第2章 第1話
『そ、壮馬さんがどうしてここに…!?』
はっと我に帰り、ベンチから立ち上がって壮馬さんと向き合う。
やばい、動揺しすぎて字が雑になってしまった…。
「ん〜…、優愛に会いたくなっちゃったから、かな…」
「…っ!」
目を細めてゆるりと口角をあげ、そう言う壮馬さんはどこか色っぽくて、胸がドキリと高鳴った。
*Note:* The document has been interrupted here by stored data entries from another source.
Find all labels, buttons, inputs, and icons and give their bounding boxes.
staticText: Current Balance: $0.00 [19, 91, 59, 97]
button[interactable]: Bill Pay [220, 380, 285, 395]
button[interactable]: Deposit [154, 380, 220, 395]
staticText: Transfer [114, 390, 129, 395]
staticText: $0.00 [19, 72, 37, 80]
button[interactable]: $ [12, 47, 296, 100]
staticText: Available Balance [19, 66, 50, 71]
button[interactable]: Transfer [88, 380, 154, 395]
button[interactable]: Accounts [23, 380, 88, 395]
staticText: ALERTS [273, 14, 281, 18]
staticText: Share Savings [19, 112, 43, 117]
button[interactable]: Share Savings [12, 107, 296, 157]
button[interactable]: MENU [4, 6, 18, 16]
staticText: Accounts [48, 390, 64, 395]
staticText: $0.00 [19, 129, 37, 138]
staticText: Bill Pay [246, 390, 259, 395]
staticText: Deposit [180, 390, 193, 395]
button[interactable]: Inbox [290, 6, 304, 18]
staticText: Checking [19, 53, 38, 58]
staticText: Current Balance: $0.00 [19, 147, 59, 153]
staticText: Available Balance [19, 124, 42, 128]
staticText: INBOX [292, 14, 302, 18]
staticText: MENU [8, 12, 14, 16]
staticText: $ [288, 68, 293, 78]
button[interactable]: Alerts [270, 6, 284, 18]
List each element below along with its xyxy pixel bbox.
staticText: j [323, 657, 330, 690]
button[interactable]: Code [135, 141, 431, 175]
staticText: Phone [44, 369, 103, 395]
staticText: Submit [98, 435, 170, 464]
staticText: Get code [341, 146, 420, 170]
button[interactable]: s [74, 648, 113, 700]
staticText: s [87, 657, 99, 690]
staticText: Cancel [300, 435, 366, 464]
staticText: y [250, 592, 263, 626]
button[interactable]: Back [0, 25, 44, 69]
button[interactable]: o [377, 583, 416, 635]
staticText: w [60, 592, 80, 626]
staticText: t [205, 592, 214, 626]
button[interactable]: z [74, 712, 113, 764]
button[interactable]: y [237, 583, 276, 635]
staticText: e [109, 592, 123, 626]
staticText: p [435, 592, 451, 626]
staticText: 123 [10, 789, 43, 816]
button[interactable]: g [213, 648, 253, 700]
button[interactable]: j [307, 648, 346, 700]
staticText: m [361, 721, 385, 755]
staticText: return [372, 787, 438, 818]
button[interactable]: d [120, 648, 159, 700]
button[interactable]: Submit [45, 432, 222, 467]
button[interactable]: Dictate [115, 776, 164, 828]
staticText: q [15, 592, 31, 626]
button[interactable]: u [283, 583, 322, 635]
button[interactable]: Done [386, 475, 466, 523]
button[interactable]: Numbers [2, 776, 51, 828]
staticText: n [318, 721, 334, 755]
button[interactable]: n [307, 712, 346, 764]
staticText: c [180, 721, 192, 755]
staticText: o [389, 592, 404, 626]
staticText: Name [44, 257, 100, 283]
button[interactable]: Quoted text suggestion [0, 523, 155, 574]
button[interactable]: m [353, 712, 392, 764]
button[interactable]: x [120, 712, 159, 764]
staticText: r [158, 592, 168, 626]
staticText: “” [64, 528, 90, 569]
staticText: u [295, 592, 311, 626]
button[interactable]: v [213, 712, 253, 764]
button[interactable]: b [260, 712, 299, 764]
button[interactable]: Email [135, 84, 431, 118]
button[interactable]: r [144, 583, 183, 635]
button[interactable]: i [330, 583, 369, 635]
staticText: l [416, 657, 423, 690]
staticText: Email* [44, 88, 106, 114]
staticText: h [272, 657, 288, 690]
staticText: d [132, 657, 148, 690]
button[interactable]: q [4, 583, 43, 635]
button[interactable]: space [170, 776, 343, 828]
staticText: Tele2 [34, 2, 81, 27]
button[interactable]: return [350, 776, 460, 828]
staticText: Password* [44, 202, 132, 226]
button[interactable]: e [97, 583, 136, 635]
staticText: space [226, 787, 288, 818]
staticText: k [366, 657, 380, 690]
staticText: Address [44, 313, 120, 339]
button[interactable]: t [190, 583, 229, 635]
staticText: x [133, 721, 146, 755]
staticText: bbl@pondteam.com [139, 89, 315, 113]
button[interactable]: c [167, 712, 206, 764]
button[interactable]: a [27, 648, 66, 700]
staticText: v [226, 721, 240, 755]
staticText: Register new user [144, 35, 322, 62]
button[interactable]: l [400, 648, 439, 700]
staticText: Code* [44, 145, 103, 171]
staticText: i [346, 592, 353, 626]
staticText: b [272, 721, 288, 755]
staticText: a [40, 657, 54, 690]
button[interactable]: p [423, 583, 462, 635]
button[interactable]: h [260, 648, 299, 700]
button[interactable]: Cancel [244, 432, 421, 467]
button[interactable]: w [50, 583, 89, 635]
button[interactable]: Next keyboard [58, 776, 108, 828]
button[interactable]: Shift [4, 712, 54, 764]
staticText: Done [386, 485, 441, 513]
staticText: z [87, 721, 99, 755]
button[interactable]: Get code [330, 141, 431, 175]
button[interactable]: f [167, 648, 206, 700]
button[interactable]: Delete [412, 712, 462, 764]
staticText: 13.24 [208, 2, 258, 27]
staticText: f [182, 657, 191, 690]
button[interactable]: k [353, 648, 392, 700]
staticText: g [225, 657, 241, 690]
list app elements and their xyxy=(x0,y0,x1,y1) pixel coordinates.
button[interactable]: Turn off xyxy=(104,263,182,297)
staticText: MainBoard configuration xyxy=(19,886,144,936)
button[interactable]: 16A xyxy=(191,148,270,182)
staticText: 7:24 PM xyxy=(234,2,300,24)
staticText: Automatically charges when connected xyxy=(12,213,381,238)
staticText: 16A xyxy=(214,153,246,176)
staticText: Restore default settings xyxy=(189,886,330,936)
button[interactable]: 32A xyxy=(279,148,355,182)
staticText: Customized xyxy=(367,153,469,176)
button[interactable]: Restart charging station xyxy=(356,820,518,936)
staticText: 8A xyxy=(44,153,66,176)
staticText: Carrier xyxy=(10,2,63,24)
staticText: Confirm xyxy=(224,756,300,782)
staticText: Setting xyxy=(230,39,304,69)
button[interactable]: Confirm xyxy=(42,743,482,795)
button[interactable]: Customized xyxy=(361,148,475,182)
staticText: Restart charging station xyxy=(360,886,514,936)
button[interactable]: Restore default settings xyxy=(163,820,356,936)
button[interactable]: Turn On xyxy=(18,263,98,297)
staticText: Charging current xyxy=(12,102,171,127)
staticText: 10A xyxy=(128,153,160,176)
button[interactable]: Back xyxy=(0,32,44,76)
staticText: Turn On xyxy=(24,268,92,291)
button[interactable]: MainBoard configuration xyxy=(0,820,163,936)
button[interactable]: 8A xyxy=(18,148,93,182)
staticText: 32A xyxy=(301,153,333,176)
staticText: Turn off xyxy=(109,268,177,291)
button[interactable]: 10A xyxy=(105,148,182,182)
しかし、その直後笑顔こそ崩さなかったが、雰囲気が少し不服そうな感じになってしまった。
「……??」
「…名前。"さん"に戻ってるよ」
「……!!」
そういえばそうだった…!!
『ご、ごめんなさい!!やっぱり慣れなくて』
本当に申し訳ない…!と思っていると、するりと手が私の頬を優しく撫でる。
「じゃあ、いっぱい練習しなくちゃね」
「……???」
練習、とは一体なんだろうか。と頭の中にはてなマークが浮かんだ。
「“壮馬くん”って口でぱくぱく動かしてよ」
「!!!!」
「ね、ほら……」
頬を撫でていた手はゆっくりと輪郭を伝い、私の唇へと移動する。
そして、急かすように親指が唇をなぞる。
「……ッ、」
恥ずかしさと緊張で唇が震えてしまう。
それでも…
それでも、名前を呼びたい。
「…〜〜っ」
“壮馬くん”
「!……もう1回」
“壮馬くん”
「うん、もう1回」
“そ、壮馬…くん”
「うん、……うん」
すると、壮馬くんは優しく私を抱きしめた。
そしてその綺麗な声が私の耳を支配した。
「聞こえる…。俺には聞こえるよ、優愛の声が」
“聞こえる”
ばっ!と勢いよく壮馬くんに離れて目を見つめる。
“本当に?”
「ほんと」
“嘘じゃない?”
「嘘じゃない」
込み上げる。
色々な感情が。
それが涙になって溶けていく。
ああ、あなたは、
私の心を溶かす春の陽だまりだ。